There was a banging noise coming from the trunk. He heard it this time with his good ear, and so figured it was real. Not birds at all, but a muffled voice, someone pleading. Words that sounded like, I’m still alive. He listened intently, still not sure the voice existed outside his head. He glanced down at the briefcase again and something clicked. Astorbilt had paid him to kill someone. It was the dead guy in the trunk. He heard the banging again, more insistent now, the voice in his head a little more frantic. I’m still alive. How was that possi
ble, he asked himself, feeling weirded out.
He pulled off the main road and turned into a dimly lit sidestreet. In a place where the shadows lay thickest, he switched off the ignition. The voice had fallen silent. All he could hear was the harsh cawing of crows somewhere overhead. He imagined himself in the trunk, curled up in darkness, not having to worry anymore about who he was and what he’d done. Darla was supposed to call him but it had been someone else. Not Astorbilt, whose face he could hardly recall. Somebody else with a similar agenda.

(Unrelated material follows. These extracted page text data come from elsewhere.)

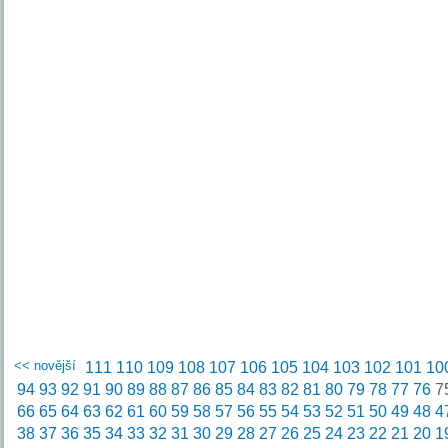
<< novější
111
110
109
108
107
106
105
104
103
102
101
10
94
93
92
91
90
89
88
87
86
85
84
83
82
81
80
79
78
77
76
7
66
65
64
63
62
61
60
59
58
57
56
55
54
53
52
51
50
49
48
4
38
37
36
35
34
33
32
31
30
29
28
27
26
25
24
23
22
21
20
1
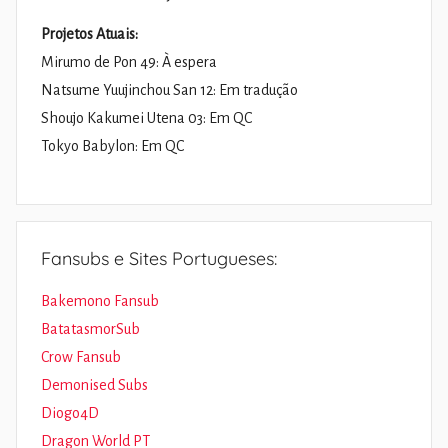
Projetos Atuais:
Mirumo de Pon 49: À espera
Natsume Yuujinchou San 12: Em tradução
Shoujo Kakumei Utena 03: Em QC
Tokyo Babylon: Em QC
Fansubs e Sites Portugueses:
Bakemono Fansub
BatatasmorSub
Crow Fansub
Demonised Subs
Diogo4D
Dragon World PT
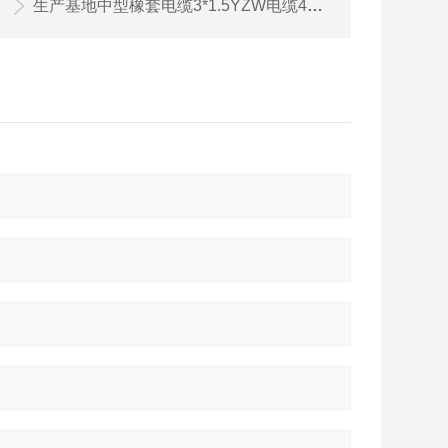
生产基地中型橡套电缆3*1.5YZW电缆4*2.5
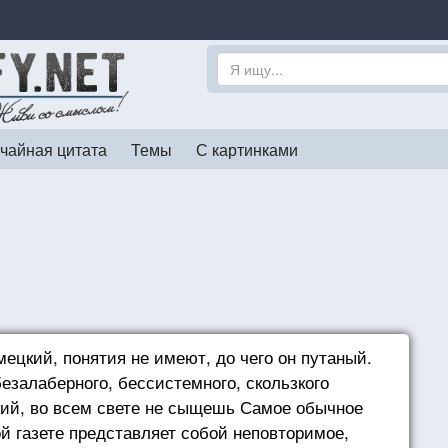
чайная цитата
Темы
С картинками
ецкий, понятия не имеют, до чего он путаный.
безалаберного, бессистемного, скользкого
цкий, во всем свете не сыщешь Самое обычное
й газете представляет собой неповторимое,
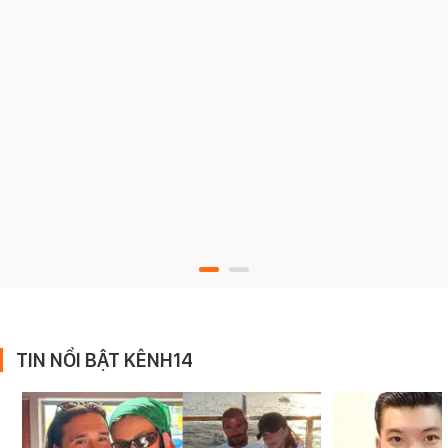
TIN NỔI BẬT KÊNH14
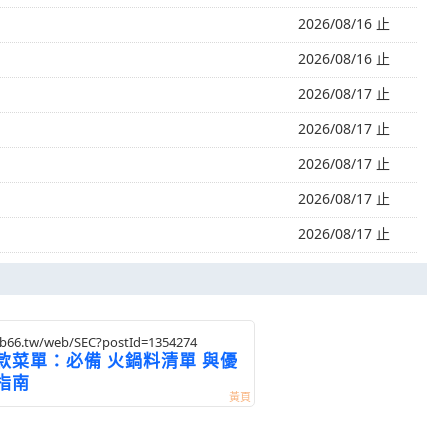
2026/08/16 止
2026/08/16 止
2026/08/17 止
2026/08/17 止
2026/08/17 止
2026/08/17 止
2026/08/17 止
eb66.tw/web/SEC?postId=1354274
款菜單：必備 火鍋料清單 與優
指南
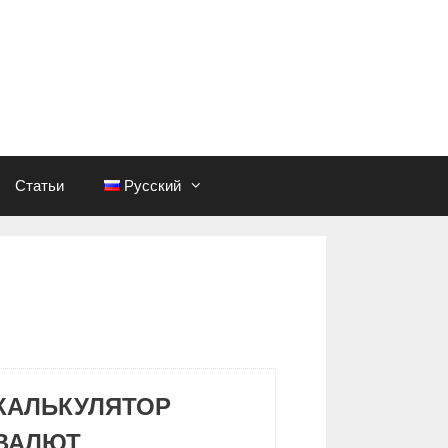
Статьи
Русский
КАЛЬКУЛЯТОР
ВАЛЮТ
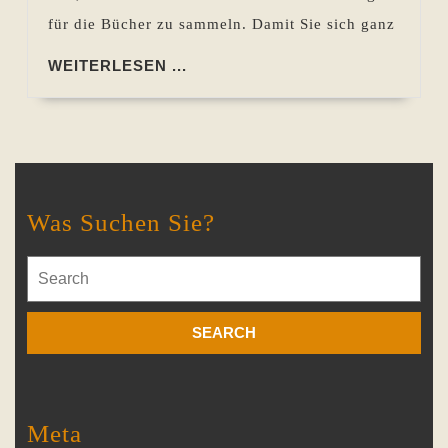
für die Bücher zu sammeln. Damit Sie sich ganz
WEITERLESEN
WEITERLESEN ...
...
Was Suchen Sie?
Search
for:
Meta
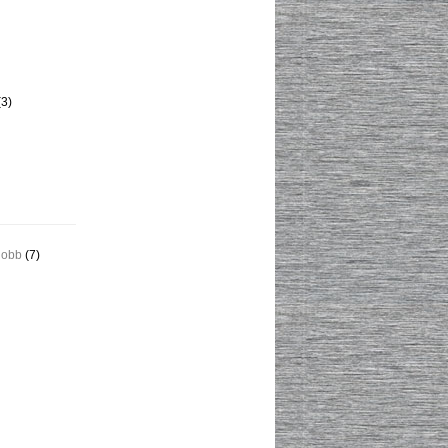
3)
jobb
(7)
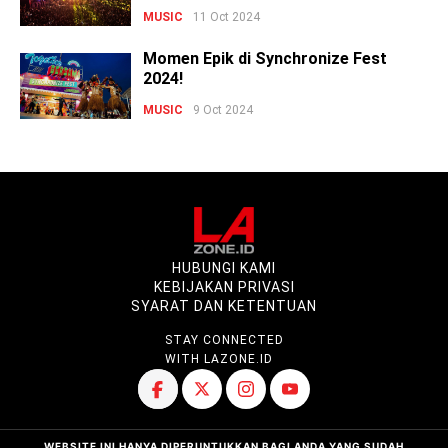
MUSIC
11 Oct 2024
Momen Epik di Synchronize Fest
2024!
MUSIC
9 Oct 2024
HUBUNGI KAMI
KEBIJAKAN PRIVASI
SYARAT DAN KETENTUAN
STAY CONNECTED
WITH LAZONE.ID
WEBSITE INI HANYA DIPERUNTUKKAN BAGI ANDA YANG SUDAH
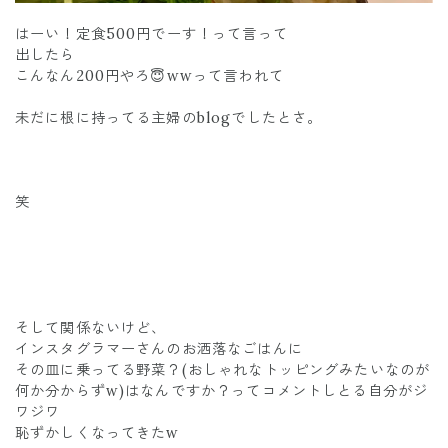
はーい！定食500円でーす！って言って
出したら
こんなん200円やろ😇wwって言われて
未だに根に持ってる主婦のblogでしたとさ。
笑
そして関係ないけど、
インスタグラマーさんのお洒落なごはんに
その皿に乗ってる野菜？(おしゃれなトッピングみたいなのが
何か分からずw)はなんですか？ってコメントしとる自分がジ
ワジワ
恥ずかしくなってきたw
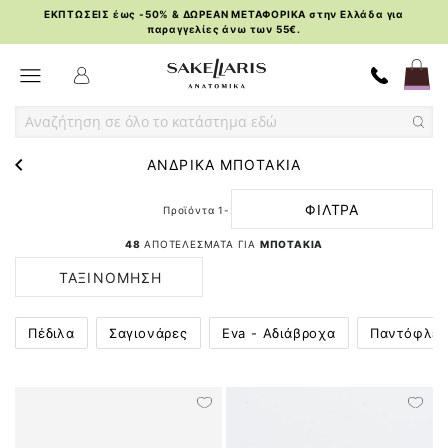
ΕΚΠΤΩΣΕΙΣ έως -50% & ΔΩΡΕΑΝ ΜΕΤΑΦΟΡΙΚΑ στην Ελλάδα για
παραγγελίες άνω των 55€.
Skip
Toggle Nav
to
Content
ΑΝΔΡΙΚΑ ΜΠΟΤΑΚΙΑ
ΦΙΛΤΡΑ
Προϊόντα
1
-
24
από
48
48
ΑΠΟΤΕΛΕΣΜΑΤΑ ΓΙΑ
ΜΠΟΤΑΚΙΑ
ΤΑΞΙΝΟΜΗΣΗ
ΚΑΤΑ
Πέδιλα
Σαγιονάρες
Eva - Αδιάβροχα
Παντόφλε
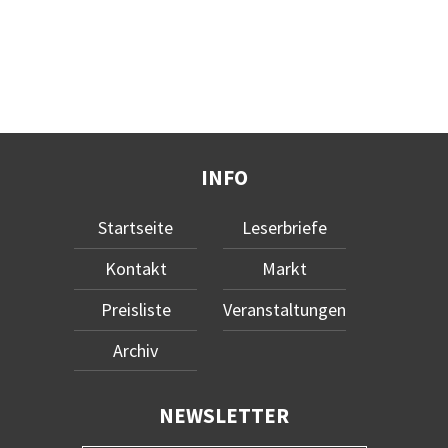
INFO
Startseite
Leserbriefe
Kontakt
Markt
Preisliste
Veranstaltungen
Archiv
NEWSLETTER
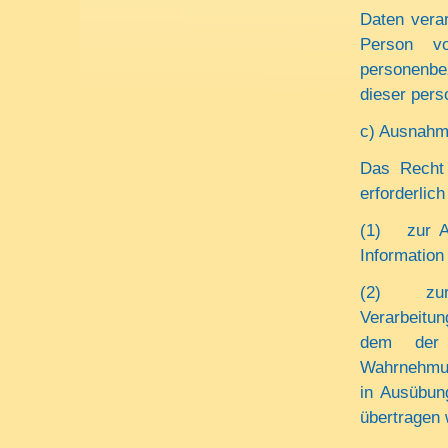
Daten verar
Person v
personenbe
dieser per
c) Ausnah
Das Recht 
erforderlich 
(1) zur Au
Information
(2) zur Er
Verarbeitu
dem der V
Wahrnehmung
in Ausübung
übertragen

Told him go to a motel and he’d find what he was looking for. The killer, he’d thought, or a name. Despite the fog in his brain, he remembered that someone had tried to kill him at the bar. The same man who had killed Darla, he figured. Snow. She’d said that he wanted her too, wanted to take her away. Hector remembered the sense of betrayal he’d felt when she’d told him that. What right did Snow have to think he could be saved? Was his life any more real, his dreams any less washed-up than Hector’s own?

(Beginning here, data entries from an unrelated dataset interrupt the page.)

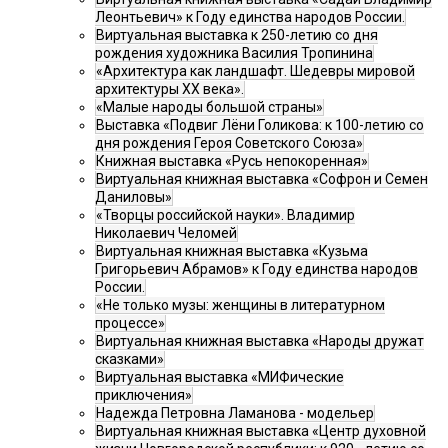
Леонтьевич» к Году единства народов России.
Виртуальная выставка к 250-летию со дня
рождения художника Василия Тропинина
«Архитектура как ландшафт. Шедевры мировой
архитектуры XX века».
«Малые народы большой страны»
Выставка «Подвиг Лёни Голикова: к 100-летию со
дня рождения Героя Советского Союза»
Книжная выставка «Русь непокоренная»
Виртуальная книжная выставка «Софрон и Семен
Даниловы»
«Творцы российской науки». Владимир
Николаевич Челомей
Виртуальная книжная выставка «Кузьма
Григорьевич Абрамов» к Году единства народов
России.
«Не только музы: женщины в литературном
процессе»
Виртуальная книжная выставка «Народы дружат
сказками»
Виртуальная выставка «МИФические
приключения»
Надежда Петровна Ламанова - модельер
Виртуальная книжная выставка «Центр духовной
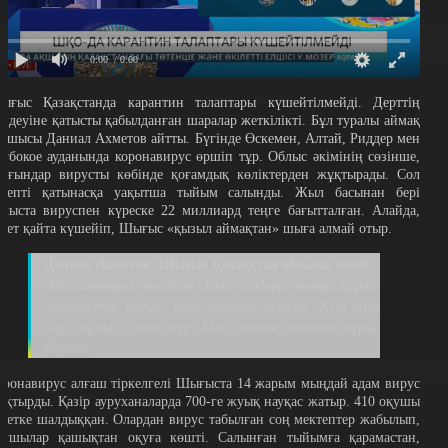
0:00
/ 0:00
ығыс Қазақстанда карантин талаптары күшейтілмейді. Дерттің
ендеуіне қатысты қабылданған шаралар жеткілікті. Бұл туралы аймақ
асшысы Даниал Ахметов айтты. Бүгінде Өскемен, Алтай, Риддер мен
лубокое ауданында коронавирус өршіп тұр. Облыс әкімінің сөзінше,
ұрғындар вирусты көбінде қоғамдық көліктерден жұқтырады. Сол
ебепті қатынасқа уақытша тыйым салынды. Жыл басынан бері
блыста вируспен күреске 22 миллиард теңге бағытталған. Алайда,
ндет қайта күшейіп, Шығыс «қызыл аймақтан» шыға алмай отыр.
Даниал Ахметов, Шығыс Қазақстан облысы әкімі:
-Біз шектеулі мәселені іске салдық, жаңа құрал-
жабдықтар алдық, дәрі-дәрмекті әкелдік. Күні-түні
бәрі жұмыс істеп жүр. Мен сенемін, нәтиже дұрыс
болады.
оронавирус алғаш тіркелгелі Шығыста 14 жарым мыңдай адам вирус
ұқтырды. Қазір ауруханаларда 700-ге жуық науқас жатыр. 410 оқушы
ндетке шалдыққан. Олардан вирус табылған соң мектептер жабылып,
қушылар қашықтан оқуға көшті. Салынған тыйымға қарамастан,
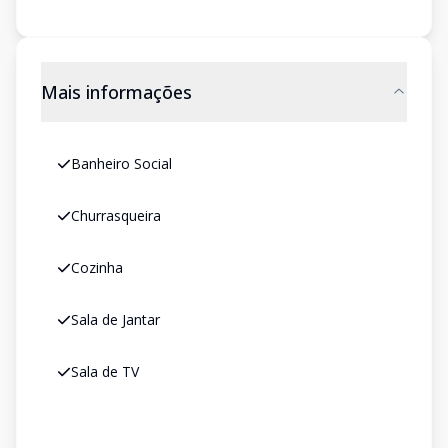
Mais informações
Banheiro Social
Churrasqueira
Cozinha
Sala de Jantar
Sala de TV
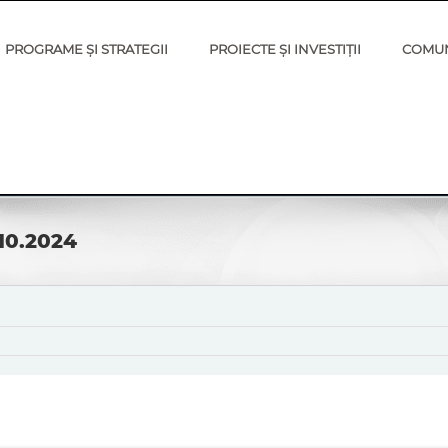
PROGRAME ȘI STRATEGII
PROIECTE ȘI INVESTIȚII
COMU
.10.2024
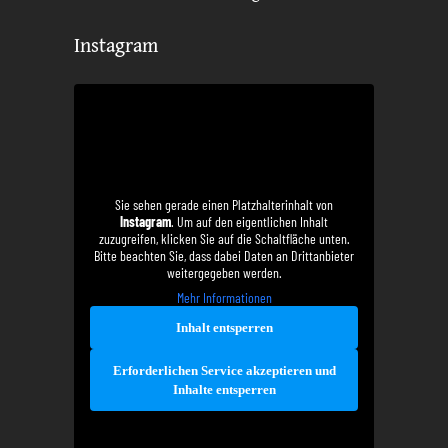
Instagram
Sie sehen gerade einen Platzhalterinhalt von
Instagram
. Um auf den eigentlichen Inhalt
zuzugreifen, klicken Sie auf die Schaltfläche unten.
Bitte beachten Sie, dass dabei Daten an Drittanbieter
weitergegeben werden.
Mehr Informationen
Inhalt entsperren
Erforderlichen Service akzeptieren und
Inhalte entsperren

It was, he realised, the question that had been haunting him all through dry, dusty night. It was why the man was still alive back there in the trunk. Both of us, Hector thought, are culpable. We both let ourselves be used and that’s why she’s dead, not us. She’d said it might not be him. It might as well have been him back there rather than Snow or Firstnighter. He was no more real than they were. He could have been silenced just as much as they were. It was pleading again. He tried to shut it out, but it bores into his head. I’m not the one, it says. I’m still alive.

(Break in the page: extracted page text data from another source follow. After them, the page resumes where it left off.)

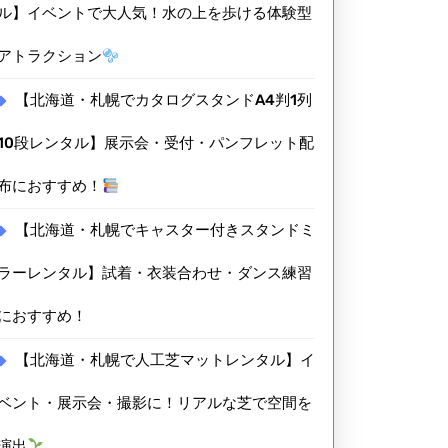
ル】イベントで大人気！水の上を歩ける体験型
アトラクション
【北海道・札幌でカタログスタンドA4判1列
10段レンタル】展示会・受付・パンフレット配
布におすすめ！
【北海道・札幌でキャスター付きスタンドミ
ラーレンタル】試着・衣装合わせ・ダンス練習
におすすめ！
【北海道・札幌で人工芝マットレンタル】イ
ベント・展示会・撮影に！リアルな芝で空間を
演出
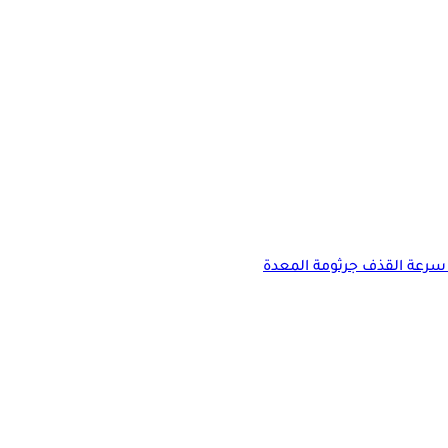
سرعة القذف
جرثومة المعدة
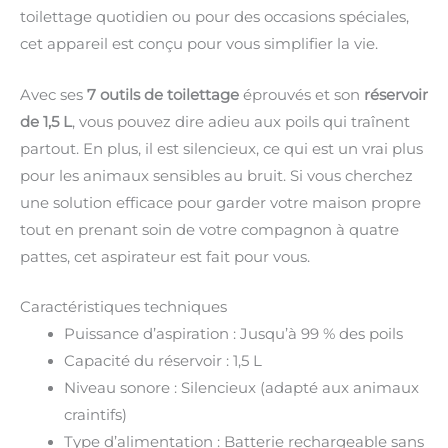
toilettage quotidien ou pour des occasions spéciales,
cet appareil est conçu pour vous simplifier la vie.
Avec ses
7 outils de toilettage
éprouvés et son
réservoir
de 1,5 L
, vous pouvez dire adieu aux poils qui traînent
partout. En plus, il est silencieux, ce qui est un vrai plus
pour les animaux sensibles au bruit. Si vous cherchez
une solution efficace pour garder votre maison propre
tout en prenant soin de votre compagnon à quatre
pattes, cet aspirateur est fait pour vous.
Caractéristiques techniques
Puissance d’aspiration : Jusqu’à 99 % des poils
Capacité du réservoir : 1,5 L
Niveau sonore : Silencieux (adapté aux animaux
craintifs)
Type d’alimentation : Batterie rechargeable sans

He gets out of the car, takes the semi-automatic from his shoulder-holster. A cat mewls in somebody’s backyard and the birds are still at last. He aims the gun at the trunk and pumps six rounds through the hood. His hand shakes as he watches smoke drift up from the bulletholes. He walks unsteadily back to the front of the car and slides in behind the wheel. He has things to do. Important things. Not sure yet what they are, but that’s okay. He touches the briefcase beside him but can’t open it yet. Dawn is close. He switches on the headlights and smiles at the host of moths that swarm in his beams.